Janine’s work in the Jewellery Quarter documents the craftspeople and workshops at Turner and Simpson silversmiths in 1977. The company was based on Legge Lane and ceased trading just two years after these photos were taken. Janine’s work was exhibited alongside Andy Pisbury and Inès Elsa Dalal as part of the exhibition ‘Still: Stories from the Jewellery Quarter’ which was held at Iron House Gallery in 2019.

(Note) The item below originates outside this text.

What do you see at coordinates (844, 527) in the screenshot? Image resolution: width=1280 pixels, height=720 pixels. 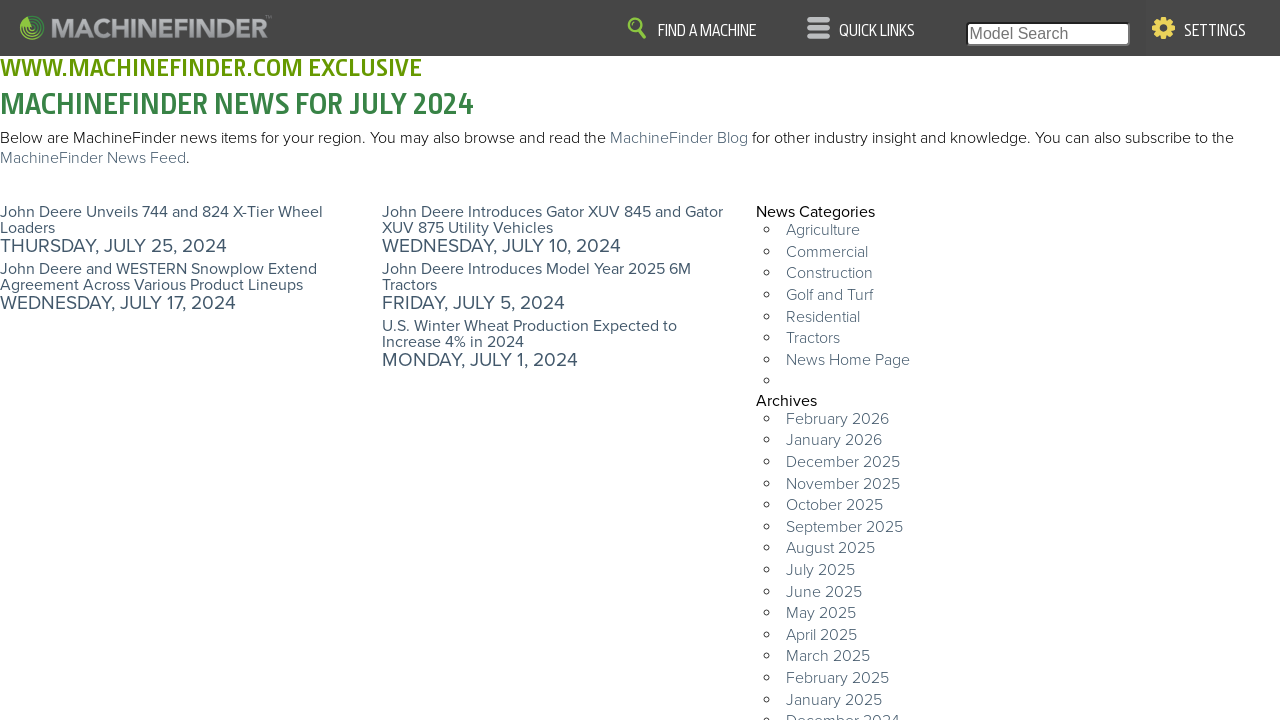 I see `September 2025` at bounding box center [844, 527].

When I took these photographs in 1977, Birmingham’s Jewellery Quarter was Britain’s major centre for the manufacture of gold and silver goods, tracing its origins to the beginning of the 19th century. The area was made up of many small firms, packed together within a quarter square mile. Behind the small family firms and Dickensian atmosphere however, were high powered businesses distributing throughout the world.

– Janine Wiedel

Turner and Simpson was a typical example of the cottage industries. On entering the building you went up a creaking wooden staircase, which led up to a reception desk with a young girl sealing envelopes to be sent around the world. Moving along narrow passageways and up and down squeaking steps you passed door after door, each opening onto separate, self-contained worlds. Some rooms contained seven or eight people leaning over fine, detailed work on cluttered workbenches, each butted up against the outside wall to catch every ray of light passing through the windows. Other rooms were small and dark with no windows, but had a similar atmosphere: a feeling of ownership. The rooms belonged to the workers, their tools and their machinery. The ceiling rafters and wooden floorboards took one back to the makeshift workshops of the previous century. The teapots, kettles, individualised brushes and tools all created a feeling of place where work and companionship were one.